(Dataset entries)
%%

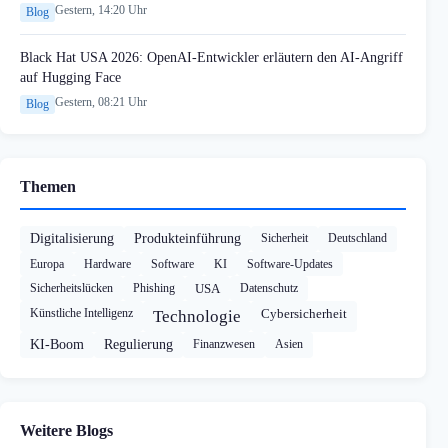
Gestern, 14:20 Uhr
Blog
Black Hat USA 2026: OpenAI-Entwickler erläutern den AI-Angriff
auf Hugging Face
Gestern, 08:21 Uhr
Blog
Themen
Digitalisierung
Produkteinführung
Sicherheit
Deutschland
Europa
Hardware
Software
KI
Software-Updates
Sicherheitslücken
Phishing
USA
Datenschutz
Künstliche Intelligenz
Cybersicherheit
Technologie
KI-Boom
Regulierung
Finanzwesen
Asien
Weitere Blogs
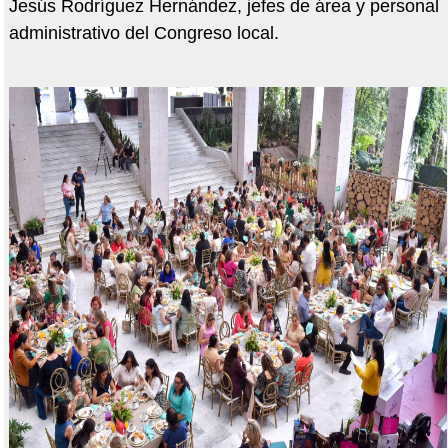
Jesús Rodríguez Hernández, jefes de área y personal
administrativo del Congreso local.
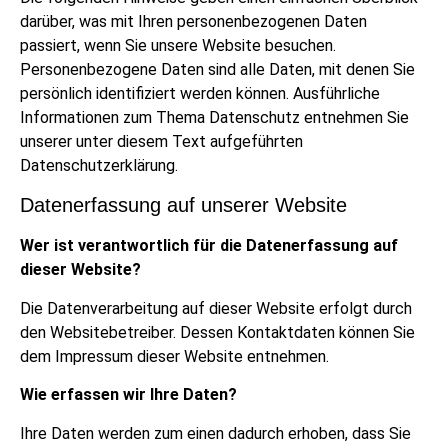
darüber, was mit Ihren personenbezogenen Daten
passiert, wenn Sie unsere Website besuchen.
Personenbezogene Daten sind alle Daten, mit denen Sie
persönlich identifiziert werden können. Ausführliche
Informationen zum Thema Datenschutz entnehmen Sie
unserer unter diesem Text aufgeführten
Datenschutzerklärung.
Datenerfassung auf unserer Website
Wer ist verantwortlich für die Datenerfassung auf
dieser Website?
Die Datenverarbeitung auf dieser Website erfolgt durch
den Websitebetreiber. Dessen Kontaktdaten können Sie
dem Impressum dieser Website entnehmen.
Wie erfassen wir Ihre Daten?
Ihre Daten werden zum einen dadurch erhoben, dass Sie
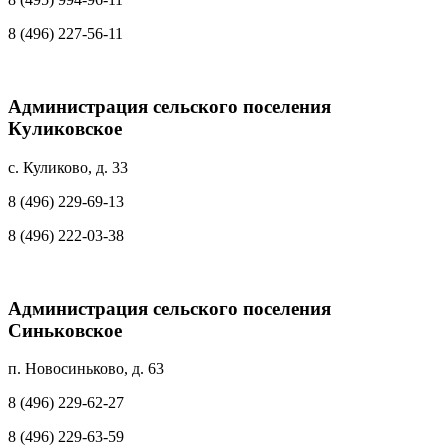
8 (496) 227-56-11
Администрация сельского поселения
Куликовское
с. Куликово, д. 33
8 (496) 229-69-13
8 (496) 222-03-38
Администрация сельского поселения
Синьковское
п. Новосиньково, д. 63
8 (496) 229-62-27
8 (496) 229-63-59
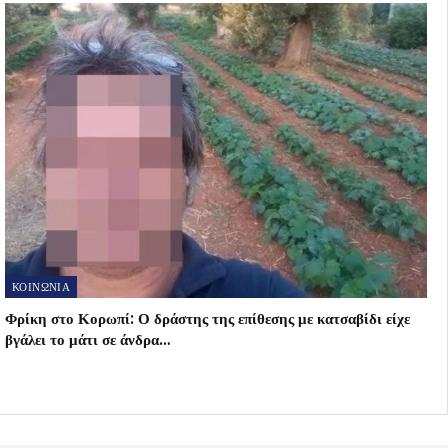
ΚΟΙΝΩΝΙΑ
Φρίκη στο Κορωπί: Ο δράστης της επίθεσης με κατσαβίδι είχε
βγάλει το μάτι σε άνδρα…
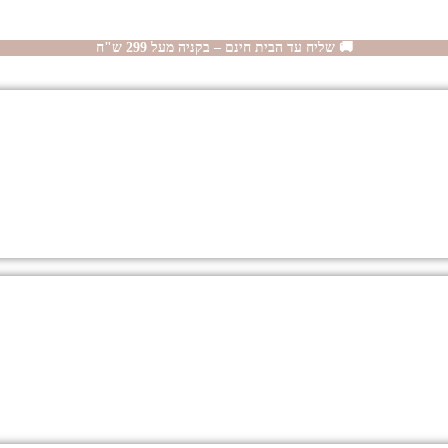
🚚 שליח עד הבית חינם – בקניה מעל 299 ש"ח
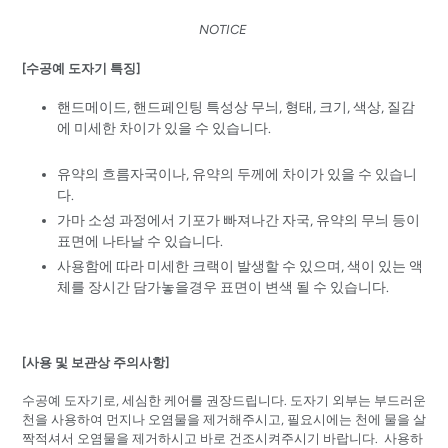
NOTICE
[수공예 도자기 특징]
핸드메이드, 핸드페인팅 특성상 무늬, 형태, 크기, 색상, 질감
에 미세한 차이가 있을 수 있습니다.
유약의 흐름자국이나, 유약의 두께에 차이가 있을 수 있습니
다.
가마 소성 과정에서 기포가 빠져나간 자국, 유약의 무늬 등이
표면에 나타날 수 있습니다.
사용함에 따라 미세한 크랙이 발생할 수 있으며, 색이 있는 액
체를 장시간 담가놓을경우 표면이 변색 될 수 있습니다.
[사용 및 보관상 주의사항]
수공예 도자기로, 세심한 케어를 권장드립니다. 도자기 외부는 부드러운
천을 사용하여 먼지나 오염물을 제거해주시고, 필요시에는 천에 물을 살
짝적셔서 오염물을 제거하시고 바로 건조시켜주시기 바랍니다. 사용하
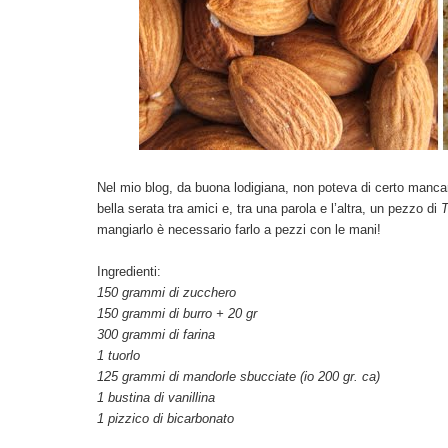
Nel mio blog, da buona lodigiana, non poteva di certo mancare 
bella serata tra amici e, tra una parola e l’altra, un pezzo di
T
mangiarlo è necessario farlo a pezzi con le mani!
Ingredienti:
150 grammi di zucchero
150 grammi di burro + 20 gr
300 grammi di farina
1 tuorlo
125 grammi di mandorle sbucciate (io 200 gr. ca)
1 bustina di vanillina
1 pizzico di bicarbonato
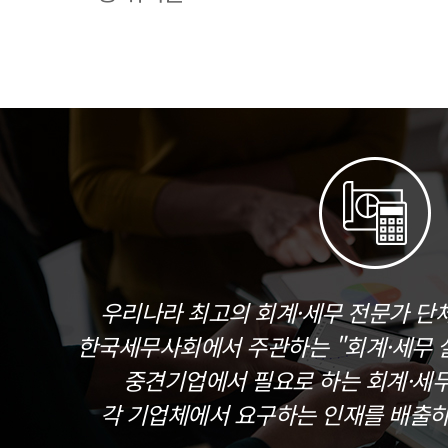
우리나라 최고의 회계·세무 전문가 단
한국세무사회에서 주관하는 "회계·세무 실
중견기업에서 필요로 하는 회계·세
각 기업체에서 요구하는 인재를 배출하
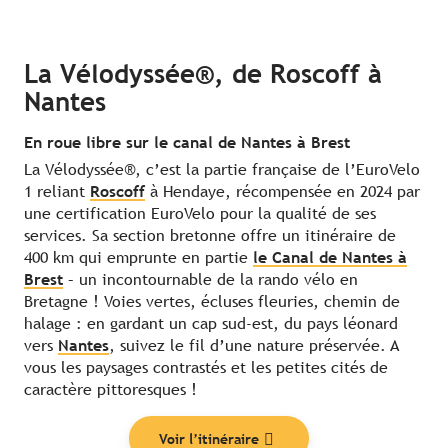
La Vélodyssée®, de Roscoff à
Nantes
En roue libre sur le canal de Nantes à Brest
La Vélodyssée®, c’est la partie française de l’EuroVelo
1 reliant
Roscoff
à Hendaye, récompensée en 2024 par
une certification EuroVelo pour la qualité de ses
services. Sa section bretonne offre un itinéraire de
400 km qui emprunte en partie
le Canal de Nantes à
Brest
– un incontournable de la rando vélo en
Bretagne ! Voies vertes, écluses fleuries, chemin de
halage : en gardant un cap sud-est, du pays léonard
vers
Nantes
, suivez le fil d’une nature préservée. A
vous les paysages contrastés et les petites cités de
caractère pittoresques !
Voir l’itinéraire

%%

§ What to work on
Starting at the line that contains "den Websitebetreiber. Dessen" and ending at the final line of the data, reproduce each line exactly. Pictures stay out of the copy.

§ Solved exercise
den Websitebetreiber. Dessen Kontaktdaten können Sie
dem Impressum dieser Website entnehmen.
Wie erfassen wir Ihre Daten?
Ihre Daten werden zum einen dadurch erhoben, dass Sie
8 (496) 227-56-11
Администрация сельского поселения
Куликовское
с. Куликово, д. 33
8 (496) 229-69-13
8 (496) 222-03-38
Администрация сельского поселения
Синьковское
п. Новосиньково, д. 63
8 (496) 229-62-27
8 (496) 229-63-59
ΚΟΙΝΩΝΙΑ
Φρίκη στο Κορωπί: Ο δράστης της επίθεσης με κατσαβίδι είχε
βγάλει το μάτι σε άνδρα…
🚚 שליח עד הבית חינם – בקניה מעל 299 ש"ח
NOTICE
[수공예 도자기 특징]
핸드메이드, 핸드페인팅 특성상 무늬, 형태, 크기, 색상, 질감
에 미세한 차이가 있을 수 있습니다.
유약의 흐름자국이나, 유약의 두께에 차이가 있을 수 있습니
다.
가마 소성 과정에서 기포가 빠져나간 자국, 유약의 무늬 등이
표면에 나타날 수 있습니다.
사용함에 따라 미세한 크랙이 발생할 수 있으며, 색이 있는 액
체를 장시간 담가놓을경우 표면이 변색 될 수 있습니다.
[사용 및 보관상 주의사항]
수공예 도자기로, 세심한 케어를 권장드립니다. 도자기 외부는 부드러운
천을 사용하여 먼지나 오염물을 제거해주시고, 필요시에는 천에 물을 살
짝적셔서 오염물을 제거하시고 바로 건조시켜주시기 바랍니다. 사용하
Nel mio blog, da buona lodigiana, non poteva di certo mancare 
bella serata tra amici e, tra una parola e l’altra, un pezzo di
T
mangiarlo è necessario farlo a pezzi con le mani!
Ingredienti:
150 grammi di zucchero
150 grammi di burro + 20 gr
300 grammi di farina
1 tuorlo
125 grammi di mandorle sbucciate (io 200 gr. ca)
1 bustina di vanillina
1 pizzico di bicarbonato
우리나라 최고의 회계·세무 전문가 단
한국세무사회에서 주관하는 "회계·세무 실
중견기업에서 필요로 하는 회계·세
각 기업체에서 요구하는 인재를 배출하
La Vélodyssée®, de Roscoff à
Nantes
En roue libre sur le canal de Nantes à Brest
La Vélodyssée®, c’est la partie française de l’EuroVelo
1 reliant
Roscoff
à Hendaye, récompensée en 2024 par
une certification EuroVelo pour la qualité de ses
services. Sa section bretonne offre un itinéraire de
400 km qui emprunte en partie
le Canal de Nantes à
Brest
– un incontournable de la rando vélo en
Bretagne ! Voies vertes, écluses fleuries, chemin de
halage : en gardant un cap sud-est, du pays léonard
vers
Nantes
, suivez le fil d’une nature préservée. A
vous les paysages contrastés et les petites cités de
caractère pittoresques !
Voir l’itinéraire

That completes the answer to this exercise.